Viernes, 16 Mayo

- Huya de la arrogancia sin caer en el acomplejamiento; Destacar los puntos fuertes de uno mismo es una labor compleja que exige no incurrir en actitudes arrogantes y vanidosas. Se trata de destacar las cualidades propias manteniendo en todo momento la naturalidad y objetividad. En esta situación, la forma es tanto o más importante que el fondo.
- No se muestre insegura; La seguridad en sí misma/o, en las habilidades y conocimientos adquiridos, es esencial para lograr una valoración positiva por parte del entrevistador.
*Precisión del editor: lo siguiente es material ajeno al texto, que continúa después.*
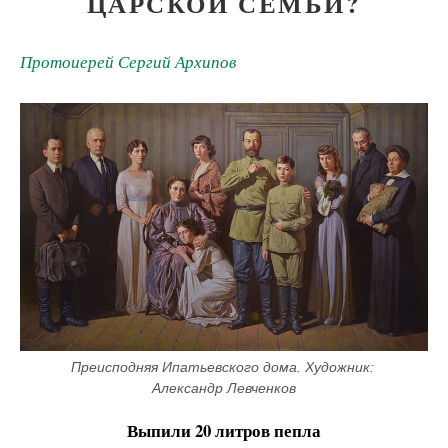
ЦАРСКОЙ СЕМЬИ?
Протоиерей Сергий Архипов
Преисподняя Ипатьевского дома. Художник: 
Александр Левченков
Выпили 20 литров пепла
Difícilmente se puede creer en alguien que muestra indecisión en sus respuestas.
- No eche tierra sobre los demás; La actitud de un candidato que comenta abiertamente los problemas que tiene la empresa en la que trabaja o ha trabajado con anterioridad y que critica con dureza a otros profesionales genera en el entrevistador una sensación de desconfianza difícilmente subsanable.
- Demuestre su flexibilidad; Es esencial la capacidad del profesional para adaptarse a distintas situaciones y la habilidad para manejarse en el entorno profesional.
- La improvisación es mala consejera; Conviene que dedique un tiempo prudencial a preparar la entrevista. La improvisación inspirará poca confianza.
- Tenga en cuenta las palabras “mágicas”; Utilice las palabras que tienen una fuerza especial: reto, experiencia, futuro, confianza, compromiso, objetivos, eficacia.